_Your instructions_.
All lines in the listing below from the one containing "na terenie Białego" through the last should be written out exactly, and only those.

_Dataset extract_.
************

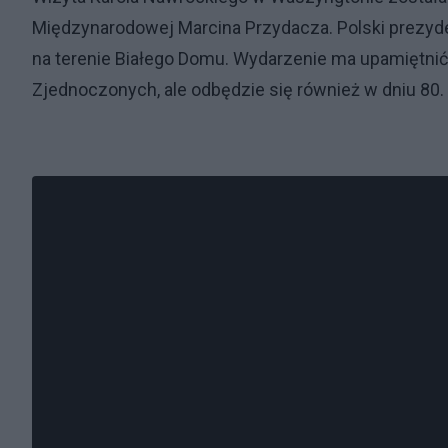
Międzynarodowej Marcina Przydacza. Polski prezyd
na terenie Białego Domu. Wydarzenie ma upamiętnić 
Zjednoczonych, ale odbędzie się również w dniu 80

************

_Result_.
na terenie Białego Domu. Wydarzenie ma upamiętnić 
Zjednoczonych, ale odbędzie się również w dniu 80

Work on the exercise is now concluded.